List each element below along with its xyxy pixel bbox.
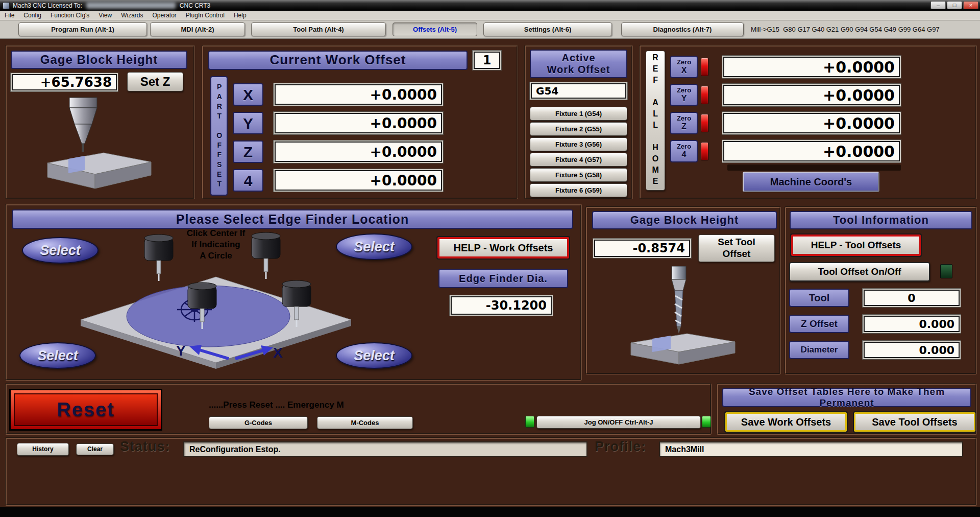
work-offset-y-dro[interactable]: +0.0000 (274, 112, 443, 134)
tab-tool-path[interactable]: Tool Path (Alt-4) (251, 22, 386, 36)
edge-finder-dia-dro[interactable]: -30.1200 (450, 295, 553, 316)
profile-value: Mach3Mill (659, 441, 963, 457)
panel-status: History Clear Status: ReConfiguration Es… (5, 437, 977, 506)
axis-y-button[interactable]: Y (233, 112, 263, 134)
menu-operator[interactable]: Operator (148, 11, 181, 20)
set-z-button[interactable]: Set Z (127, 72, 183, 91)
reset-button[interactable]: Reset (9, 389, 162, 431)
window-controls: – □ × (930, 1, 978, 9)
menu-plugin-control[interactable]: PlugIn Control (181, 11, 229, 20)
z-offset-dro[interactable]: 0.000 (863, 315, 961, 333)
maximize-button[interactable]: □ (947, 1, 962, 9)
select-bottom-right-button[interactable]: Select (336, 342, 412, 369)
bottom-black-strip (0, 507, 980, 517)
panel-active-work-offset: Active Work Offset G54 Fixture 1 (G54) F… (524, 45, 633, 199)
help-work-offsets-button[interactable]: HELP - Work Offsets (437, 237, 569, 258)
zero-4-button[interactable]: Zero4 (670, 140, 698, 162)
jog-toggle-button[interactable]: Jog ON/OFF Ctrl-Alt-J (536, 416, 701, 429)
mcodes-button[interactable]: M-Codes (317, 416, 413, 429)
menu-view[interactable]: View (94, 11, 116, 20)
machine-x-dro[interactable]: +0.0000 (722, 56, 901, 78)
profile-label: Profile: (595, 439, 646, 455)
machine-z-dro[interactable]: +0.0000 (722, 112, 901, 134)
work-offset-x-dro[interactable]: +0.0000 (274, 83, 443, 106)
tab-settings[interactable]: Settings (Alt-6) (483, 22, 612, 36)
z-home-led (701, 114, 708, 132)
machine-y-dro[interactable]: +0.0000 (722, 84, 901, 106)
save-offsets-title: Save Offset Tables Here to Make Them Per… (722, 388, 971, 407)
axis-x-label: X (273, 345, 283, 361)
fixture-1-button[interactable]: Fixture 1 (G54) (530, 107, 627, 121)
select-top-left-button[interactable]: Select (22, 237, 99, 264)
axis-z-button[interactable]: Z (233, 140, 263, 163)
status-message: ReConfiguration Estop. (183, 441, 587, 457)
active-offset-dro[interactable]: G54 (530, 82, 627, 100)
fixture-3-button[interactable]: Fixture 3 (G56) (530, 137, 627, 151)
save-work-offsets-button[interactable]: Save Work Offsets (725, 412, 847, 432)
minimize-button[interactable]: – (930, 1, 946, 9)
menu-bar: File Config Function Cfg's View Wizards … (0, 11, 980, 20)
edge-finder-title: Please Select Edge Finder Location (12, 209, 573, 229)
license-redacted-blur (86, 2, 176, 9)
gcodes-button[interactable]: G-Codes (209, 416, 308, 429)
tab-offsets[interactable]: Offsets (Alt-5) (393, 22, 477, 36)
current-work-offset-title: Current Work Offset (208, 51, 468, 70)
tab-diagnostics[interactable]: Diagnostics (Alt-7) (621, 22, 744, 36)
help-tool-offsets-button[interactable]: HELP - Tool Offsets (791, 234, 921, 256)
tab-program-run[interactable]: Program Run (Alt-1) (18, 22, 147, 36)
zero-y-button[interactable]: ZeroY (670, 84, 698, 106)
work-offset-4-dro[interactable]: +0.0000 (274, 169, 443, 192)
tool-gage-height-dro[interactable]: -0.8574 (593, 239, 691, 258)
gage-block-height-dro[interactable]: +65.7638 (11, 73, 118, 91)
status-label: Status: (120, 439, 170, 455)
title-bar: Mach3 CNC Licensed To: CNC CRT3 – □ × (0, 0, 980, 11)
axis-x-button[interactable]: X (233, 83, 263, 106)
tab-mdi[interactable]: MDI (Alt-2) (150, 22, 245, 36)
menu-function-cfgs[interactable]: Function Cfg's (46, 11, 94, 20)
menu-config[interactable]: Config (19, 11, 46, 20)
panel-reset: Reset ......Press Reset .... Emergency M… (5, 383, 712, 435)
gage-block-right-title: Gage Block Height (592, 211, 777, 229)
work-offset-number-dro[interactable]: 1 (473, 51, 501, 70)
panel-current-work-offset: Current Work Offset 1 PART OFFSET X +0.0… (202, 45, 518, 199)
edge-finder-note: Click Center If If Indicating A Circle (165, 228, 267, 262)
set-tool-offset-button[interactable]: Set Tool Offset (698, 234, 775, 262)
fixture-2-button[interactable]: Fixture 2 (G55) (530, 122, 627, 136)
menu-help[interactable]: Help (229, 11, 251, 20)
window-title: Mach3 CNC Licensed To: (13, 2, 82, 9)
ref-all-home-button[interactable]: REF ALL HOME (646, 51, 665, 191)
save-tool-offsets-button[interactable]: Save Tool Offsets (854, 412, 975, 432)
panel-save-offsets: Save Offset Tables Here to Make Them Per… (717, 383, 977, 435)
select-top-right-button[interactable]: Select (336, 233, 412, 260)
diameter-dro[interactable]: 0.000 (863, 341, 961, 359)
axis-4-button[interactable]: 4 (233, 169, 263, 192)
zero-z-button[interactable]: ZeroZ (670, 112, 698, 134)
fixture-6-button[interactable]: Fixture 6 (G59) (530, 183, 627, 197)
fixture-5-button[interactable]: Fixture 5 (G58) (530, 168, 627, 182)
4-home-led (701, 142, 708, 160)
axis-y-label: Y (176, 343, 186, 359)
close-button[interactable]: × (963, 1, 978, 9)
diameter-label: Diameter (789, 341, 849, 359)
active-work-offset-title: Active Work Offset (530, 50, 627, 78)
select-bottom-left-button[interactable]: Select (19, 342, 96, 369)
mach3-offsets-screen: Mach3 CNC Licensed To: CNC CRT3 – □ × Fi… (0, 0, 980, 517)
menu-wizards[interactable]: Wizards (116, 11, 148, 20)
tool-number-dro[interactable]: 0 (863, 289, 961, 307)
reset-message: ......Press Reset .... Emergency M (209, 400, 344, 410)
machine-4-dro[interactable]: +0.0000 (722, 140, 901, 162)
fixture-4-button[interactable]: Fixture 4 (G57) (530, 153, 627, 167)
menu-file[interactable]: File (0, 11, 19, 20)
history-button[interactable]: History (17, 443, 69, 456)
tool-offset-led (940, 264, 952, 278)
clear-button[interactable]: Clear (76, 443, 114, 455)
machine-coords-button[interactable]: Machine Coord's (743, 172, 879, 192)
drill-graphic (601, 266, 767, 369)
panel-tool-information: Tool Information HELP - Tool Offsets Too… (785, 206, 977, 374)
work-offset-z-dro[interactable]: +0.0000 (274, 140, 443, 163)
part-offset-label: PART OFFSET (210, 76, 228, 196)
tool-offset-toggle-button[interactable]: Tool Offset On/Off (789, 262, 930, 281)
zero-x-button[interactable]: ZeroX (670, 56, 698, 78)
active-gcode-modes: Mill->G15 G80 G17 G40 G21 G90 G94 G54 G4… (751, 26, 940, 33)
panel-machine-coords: REF ALL HOME ZeroX +0.0000 ZeroY +0.0000… (639, 45, 977, 199)
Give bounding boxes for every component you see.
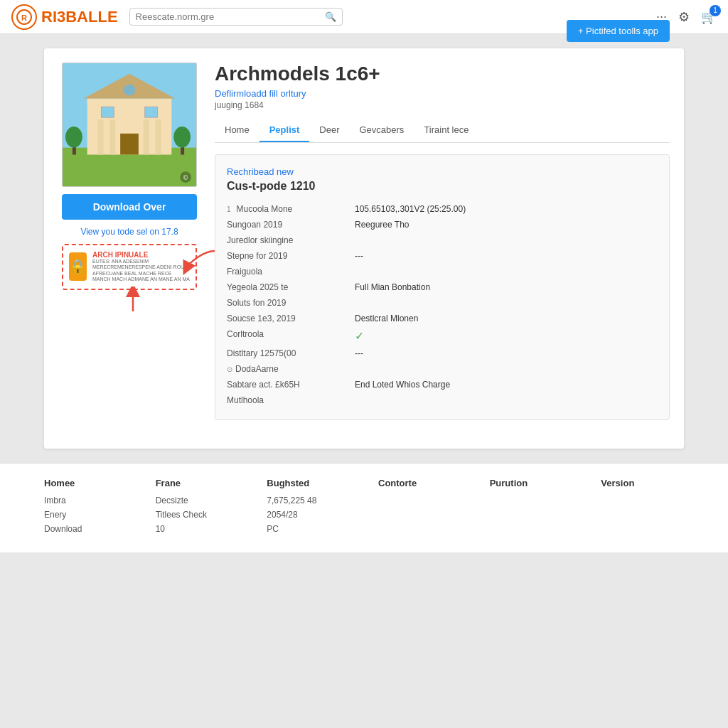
svg-text:R: R — [21, 14, 27, 22]
footer-item-download: Download — [44, 524, 127, 534]
content-card: © Download Over View you tode sel on 17.… — [44, 48, 684, 449]
footer-item-num2: 2054/28 — [267, 510, 350, 520]
product-meta: juuging 1684 — [215, 100, 380, 110]
svg-rect-13 — [145, 107, 158, 117]
footer-header-bughsted: Bughsted — [267, 478, 350, 488]
info-value-6: Full Mian Bonbation — [355, 282, 658, 292]
info-label-10: Distltary 12575(00 — [227, 348, 355, 358]
footer-header-frane: Frane — [156, 478, 239, 488]
svg-rect-7 — [98, 119, 104, 154]
footer-item-num1: 7,675,225 48 — [267, 496, 350, 505]
logo: R RI3BALLE — [11, 4, 118, 30]
promo-icon: 🔒 — [69, 252, 87, 281]
svg-rect-12 — [101, 107, 114, 117]
tab-gevcabers[interactable]: Gevcabers — [350, 119, 414, 142]
info-label-3: Juredlor skiingine — [227, 235, 355, 245]
footer-col-version: Version — [601, 478, 684, 538]
logo-icon: R — [11, 4, 37, 30]
footer-header-version: Version — [601, 478, 684, 488]
footer-item-decsizte: Decsizte — [156, 496, 239, 505]
footer-col-contorte: Contorte — [378, 478, 461, 538]
cart-icon[interactable]: 🛒 1 — [701, 9, 717, 25]
svg-point-6 — [123, 84, 136, 97]
view-link[interactable]: View you tode sel on 17.8 — [80, 227, 178, 237]
promo-container: 🔒 ARCH IPINUALE EUTES: ANA ADESENIM MERE… — [62, 244, 197, 290]
info-label-2: Sungoan 2019 — [227, 220, 355, 230]
info-value-12: End Loted Whios Charge — [355, 380, 658, 390]
footer-col-bughsted: Bughsted 7,675,225 48 2054/28 PC — [267, 478, 350, 538]
footer-grid: Homee Imbra Enery Download Frane Decsizt… — [44, 478, 684, 538]
logo-text: RI3BALLE — [41, 8, 118, 26]
info-value-8: Destlcral Mlonen — [355, 314, 658, 323]
svg-point-17 — [173, 127, 191, 148]
promo-title: ARCH IPINUALE — [92, 251, 190, 259]
product-left: © Download Over View you tode sel on 17.… — [58, 63, 200, 420]
tab-peplist[interactable]: Peplist — [259, 119, 310, 142]
info-panel: Rechribead new Cus-t-pode 1210 1 Mucoola… — [215, 154, 670, 420]
download-button[interactable]: Download Over — [62, 194, 197, 220]
info-row-12: Sabtare act. £k65H End Loted Whios Charg… — [227, 377, 658, 392]
footer-item-titlees: Titlees Check — [156, 510, 239, 520]
info-value-10: --- — [355, 348, 658, 358]
info-row-4: Stepne for 2019 --- — [227, 248, 658, 264]
info-row-6: Yegeola 2025 te Full Mian Bonbation — [227, 279, 658, 295]
product-top: © Download Over View you tode sel on 17.… — [58, 63, 670, 420]
info-value-4: --- — [355, 251, 658, 261]
product-subtitle: Deflirmloadd fill orltury — [215, 88, 380, 99]
action-button[interactable]: + Pictifed toolls app — [567, 20, 670, 42]
tab-tiraint[interactable]: Tiraint lece — [414, 119, 478, 142]
info-label-12: Sabtare act. £k65H — [227, 380, 355, 390]
info-label-4: Stepne for 2019 — [227, 251, 355, 261]
footer-header-contorte: Contorte — [378, 478, 461, 488]
footer-item-ten: 10 — [156, 524, 239, 534]
info-section-title: Rechribead new — [227, 166, 658, 177]
footer-item-enery: Enery — [44, 510, 127, 520]
product-right: Archmodels 1c6+ Deflirmloadd fill orltur… — [215, 63, 670, 420]
info-row-2: Sungoan 2019 Reeguree Tho — [227, 217, 658, 232]
product-title-block: Archmodels 1c6+ Deflirmloadd fill orltur… — [215, 63, 380, 119]
info-value-1: 105.65103,.301V2 (25:25.00) — [355, 204, 658, 214]
info-row-13: Mutlhoola — [227, 392, 658, 408]
info-row-7: Soluts fon 2019 — [227, 295, 658, 311]
search-icon: 🔍 — [325, 11, 336, 22]
promo-subtitle: EUTES: ANA ADESENIM MERECREMENERESPENE A… — [92, 259, 190, 283]
tabs: Home Peplist Deer Gevcabers Tiraint lece — [215, 119, 670, 143]
info-label-11: ⊙ DodaAarne — [227, 364, 355, 374]
info-label-7: Soluts fon 2019 — [227, 298, 355, 308]
footer-item-pc: PC — [267, 524, 350, 534]
promo-box: 🔒 ARCH IPINUALE EUTES: ANA ADESENIM MERE… — [62, 244, 197, 290]
search-bar[interactable]: 🔍 — [129, 8, 343, 26]
info-main-title: Cus-t-pode 1210 — [227, 180, 658, 193]
info-label-13: Mutlhoola — [227, 395, 355, 405]
settings-icon[interactable]: ⚙ — [678, 9, 690, 25]
footer: Homee Imbra Enery Download Frane Decsizt… — [0, 463, 728, 552]
search-input[interactable] — [136, 11, 321, 22]
cart-badge: 1 — [710, 5, 721, 16]
info-row-11: ⊙ DodaAarne — [227, 361, 658, 377]
info-label-9: Corltroola — [227, 329, 355, 339]
arrow-right — [183, 247, 218, 276]
info-label-1: 1 Mucoola Mone — [227, 204, 355, 214]
tab-home[interactable]: Home — [215, 119, 259, 142]
footer-col-homee: Homee Imbra Enery Download — [44, 478, 127, 538]
info-label-8: Soucse 1e3, 2019 — [227, 314, 355, 323]
main-wrapper: © Download Over View you tode sel on 17.… — [0, 34, 728, 463]
info-label-6: Yegeola 2025 te — [227, 282, 355, 292]
product-title: Archmodels 1c6+ — [215, 63, 380, 85]
info-row-1: 1 Mucoola Mone 105.65103,.301V2 (25:25.0… — [227, 201, 658, 217]
svg-rect-8 — [109, 119, 115, 154]
footer-col-frane: Frane Decsizte Titlees Check 10 — [156, 478, 239, 538]
svg-rect-9 — [144, 119, 149, 154]
info-row-8: Soucse 1e3, 2019 Destlcral Mlonen — [227, 311, 658, 326]
footer-col-purution: Purution — [490, 478, 573, 538]
svg-rect-11 — [120, 134, 139, 155]
svg-rect-10 — [156, 119, 161, 154]
info-value-2: Reeguree Tho — [355, 220, 658, 230]
promo-text-block: ARCH IPINUALE EUTES: ANA ADESENIM MERECR… — [92, 251, 190, 283]
svg-text:©: © — [183, 174, 188, 181]
footer-item-imbra: Imbra — [44, 496, 127, 505]
footer-header-homee: Homee — [44, 478, 127, 488]
tab-deer[interactable]: Deer — [309, 119, 349, 142]
info-row-10: Distltary 12575(00 --- — [227, 346, 658, 361]
arrow-up — [119, 287, 147, 315]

------------------------------------------------

TASK:
Starting from the data above, filter for lines with "Reset" and copy each one.

ANSWER BOX:
reset-button[interactable]: Reset (9, 389, 162, 431)
panel-reset: Reset ......Press Reset .... Emergency M… (5, 383, 712, 435)
reset-message: ......Press Reset .... Emergency M (209, 400, 344, 410)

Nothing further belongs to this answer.